From Santa Barbara to Santa Cruz, Climate Action Plans in Our Communities
The science is clear: in order to mitigate the worst impacts of the climate crisis, we must rapidly reduce our carbon footprint. Thankfully, profitable technology and proven policy can accomplish this right now. So why aren’t more communities jumping on board? What’s missing is political will.
The best solutions to global climate change are emerging at the local level. New York, Los Angeles, and other cities recently adopted Climate Action Plans (CAPs) that will virtually eliminate their carbon footprints. San Luis Obispo has committed to carbon neutrality by 2035 — one of the most ambitious municipal goals in the nation. In all of these places, a strong and mobilized grassroots compelled city leaders to take bold action.

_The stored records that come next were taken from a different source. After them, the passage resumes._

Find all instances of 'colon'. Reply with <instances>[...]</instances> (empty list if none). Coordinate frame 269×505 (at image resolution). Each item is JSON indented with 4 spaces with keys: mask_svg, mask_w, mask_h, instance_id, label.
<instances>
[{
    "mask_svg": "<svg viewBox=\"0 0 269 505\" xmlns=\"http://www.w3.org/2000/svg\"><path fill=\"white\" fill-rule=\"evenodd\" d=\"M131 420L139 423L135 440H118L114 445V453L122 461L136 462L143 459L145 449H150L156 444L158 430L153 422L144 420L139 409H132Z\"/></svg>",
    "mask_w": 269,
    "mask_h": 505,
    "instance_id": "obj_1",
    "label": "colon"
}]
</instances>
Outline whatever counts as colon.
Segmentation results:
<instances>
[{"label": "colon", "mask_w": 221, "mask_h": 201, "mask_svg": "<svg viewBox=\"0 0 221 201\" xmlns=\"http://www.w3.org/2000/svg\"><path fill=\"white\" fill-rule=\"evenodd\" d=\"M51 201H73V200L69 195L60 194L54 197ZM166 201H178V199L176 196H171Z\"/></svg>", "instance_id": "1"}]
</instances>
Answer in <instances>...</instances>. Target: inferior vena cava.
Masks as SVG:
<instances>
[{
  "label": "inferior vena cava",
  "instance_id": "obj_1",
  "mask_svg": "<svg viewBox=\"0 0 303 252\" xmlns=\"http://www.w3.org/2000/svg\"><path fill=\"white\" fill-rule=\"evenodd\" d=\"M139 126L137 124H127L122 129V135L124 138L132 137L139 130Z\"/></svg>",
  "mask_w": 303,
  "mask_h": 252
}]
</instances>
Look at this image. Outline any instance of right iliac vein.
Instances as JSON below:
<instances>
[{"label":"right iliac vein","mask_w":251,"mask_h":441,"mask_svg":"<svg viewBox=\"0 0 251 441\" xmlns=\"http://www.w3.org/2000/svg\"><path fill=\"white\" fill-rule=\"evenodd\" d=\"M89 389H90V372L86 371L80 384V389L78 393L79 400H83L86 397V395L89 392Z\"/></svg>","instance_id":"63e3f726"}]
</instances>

Right now, we have the unprecedented opportunity to create a Carbon-Free Central Coast. For several months, we’ve been working with key partners at Monterey Bay Economic Partnership, SLO Climate Coalition, Community Environmental Council, Ecology Action, and Central Coast Climate CoLab to inspire Central Coast elected officials to follow San Luis Obispo’s lead.

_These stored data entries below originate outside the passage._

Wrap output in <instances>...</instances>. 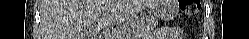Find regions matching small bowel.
Wrapping results in <instances>:
<instances>
[{"label":"small bowel","mask_w":249,"mask_h":39,"mask_svg":"<svg viewBox=\"0 0 249 39\" xmlns=\"http://www.w3.org/2000/svg\"><path fill=\"white\" fill-rule=\"evenodd\" d=\"M179 29L173 28V27H162L158 29L154 36L153 39H168L172 38L173 36L179 34Z\"/></svg>","instance_id":"c3829d8e"}]
</instances>
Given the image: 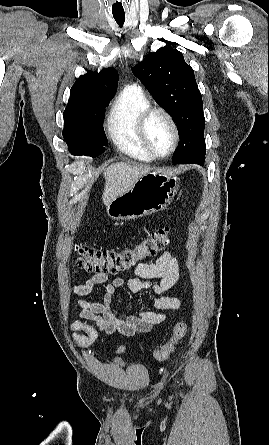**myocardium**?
Segmentation results:
<instances>
[{
  "mask_svg": "<svg viewBox=\"0 0 269 445\" xmlns=\"http://www.w3.org/2000/svg\"><path fill=\"white\" fill-rule=\"evenodd\" d=\"M154 114H161L163 115L169 122V124L171 125L172 128V132H173V143L171 148L169 149V151L163 155L158 154L153 147L151 146L148 138H147V124L150 120V118L154 115ZM137 130H138V136L139 139L143 145V147L147 150V152H149V154H151L155 159H166L169 156H171L174 151L176 150L178 144H179V140H180V132H179V127L178 124L175 120V118L173 117V115L166 110L165 108L162 107H149L147 108L145 111L142 112V114L139 117L138 120V126H137Z\"/></svg>",
  "mask_w": 269,
  "mask_h": 445,
  "instance_id": "1",
  "label": "myocardium"
}]
</instances>
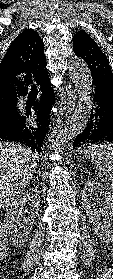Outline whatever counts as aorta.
<instances>
[{
	"label": "aorta",
	"mask_w": 113,
	"mask_h": 279,
	"mask_svg": "<svg viewBox=\"0 0 113 279\" xmlns=\"http://www.w3.org/2000/svg\"><path fill=\"white\" fill-rule=\"evenodd\" d=\"M69 76L77 91L78 101L76 109L60 133L61 141L64 143L82 133L88 123L92 108L89 96L92 83L91 72L83 59L75 57L71 60Z\"/></svg>",
	"instance_id": "1"
}]
</instances>
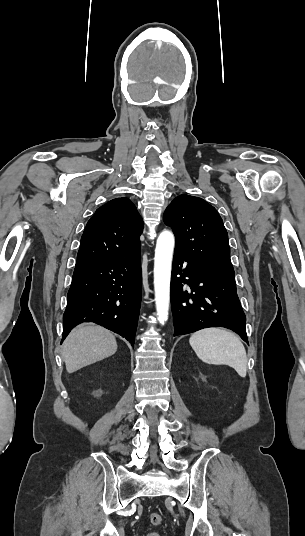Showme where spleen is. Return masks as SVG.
<instances>
[{"mask_svg": "<svg viewBox=\"0 0 305 536\" xmlns=\"http://www.w3.org/2000/svg\"><path fill=\"white\" fill-rule=\"evenodd\" d=\"M189 344L199 360L215 366H230L241 378L247 372L246 350L239 338L224 328H206L192 334Z\"/></svg>", "mask_w": 305, "mask_h": 536, "instance_id": "obj_1", "label": "spleen"}]
</instances>
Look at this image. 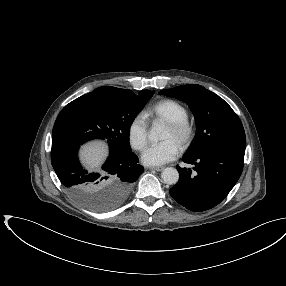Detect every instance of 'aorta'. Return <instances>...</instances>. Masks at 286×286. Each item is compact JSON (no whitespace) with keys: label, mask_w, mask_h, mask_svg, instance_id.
Returning <instances> with one entry per match:
<instances>
[{"label":"aorta","mask_w":286,"mask_h":286,"mask_svg":"<svg viewBox=\"0 0 286 286\" xmlns=\"http://www.w3.org/2000/svg\"><path fill=\"white\" fill-rule=\"evenodd\" d=\"M162 132H163V127L161 125L155 124L152 126V128L148 132V138L151 141H158L162 139V136H163ZM161 178L164 183L173 185L178 182L179 173L177 169L173 167H167L162 171Z\"/></svg>","instance_id":"aorta-1"}]
</instances>
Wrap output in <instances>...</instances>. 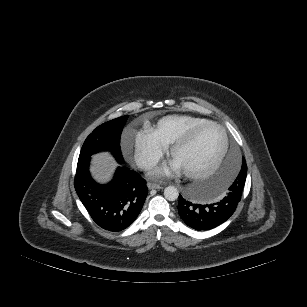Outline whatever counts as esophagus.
Segmentation results:
<instances>
[{
  "label": "esophagus",
  "instance_id": "esophagus-1",
  "mask_svg": "<svg viewBox=\"0 0 307 307\" xmlns=\"http://www.w3.org/2000/svg\"><path fill=\"white\" fill-rule=\"evenodd\" d=\"M147 186H148L149 189H161V188H162L161 185L156 184V183H151V182H149V183L147 184Z\"/></svg>",
  "mask_w": 307,
  "mask_h": 307
}]
</instances>
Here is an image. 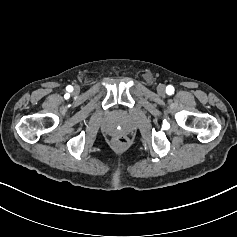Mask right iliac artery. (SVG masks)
<instances>
[{
	"label": "right iliac artery",
	"instance_id": "82829eb1",
	"mask_svg": "<svg viewBox=\"0 0 237 237\" xmlns=\"http://www.w3.org/2000/svg\"><path fill=\"white\" fill-rule=\"evenodd\" d=\"M69 90L72 91V90H73V87H72V86H69Z\"/></svg>",
	"mask_w": 237,
	"mask_h": 237
}]
</instances>
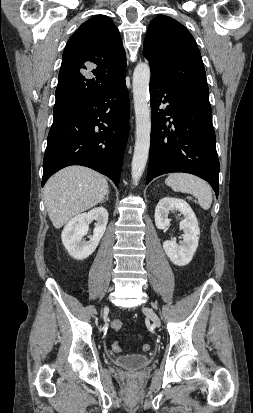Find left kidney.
Listing matches in <instances>:
<instances>
[{"mask_svg":"<svg viewBox=\"0 0 253 413\" xmlns=\"http://www.w3.org/2000/svg\"><path fill=\"white\" fill-rule=\"evenodd\" d=\"M178 210L184 216L179 228L183 230V241L177 244L176 239L163 243V249L171 262L177 266H185L190 263L198 247L200 229L197 218L190 205L178 198L164 197L155 209V224L158 229L165 230L170 226L168 215Z\"/></svg>","mask_w":253,"mask_h":413,"instance_id":"left-kidney-1","label":"left kidney"}]
</instances>
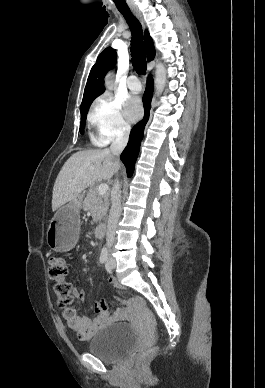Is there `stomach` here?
I'll return each instance as SVG.
<instances>
[{"label":"stomach","instance_id":"stomach-1","mask_svg":"<svg viewBox=\"0 0 265 388\" xmlns=\"http://www.w3.org/2000/svg\"><path fill=\"white\" fill-rule=\"evenodd\" d=\"M81 202L75 199L57 210L47 231V244L57 252L72 249L79 236Z\"/></svg>","mask_w":265,"mask_h":388}]
</instances>
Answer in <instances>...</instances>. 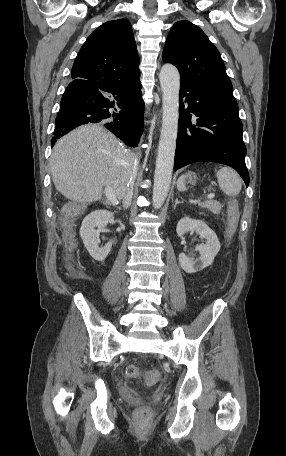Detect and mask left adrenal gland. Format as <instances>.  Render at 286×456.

Deep community engagement will inspire them to adopt bold CAPs prioritizing equity and environmental justice. We’ve primed Salinas and Watsonville to move forward, and in Santa Cruz, both the city and county have declared a climate emergency. Other Salinas Valley agricultural communities could become the nation’s first to adopt CAPs inclusive of sustainable land management practices and carbon sequestration.
We're alive at an exciting moment when regional climate action can have a big impact worldwide. The participation of people like you can bring this exciting vision to fruition. Only by working together can we create a first-of-its-kind regional sustainability template for cities and rural areas around the nation to follow.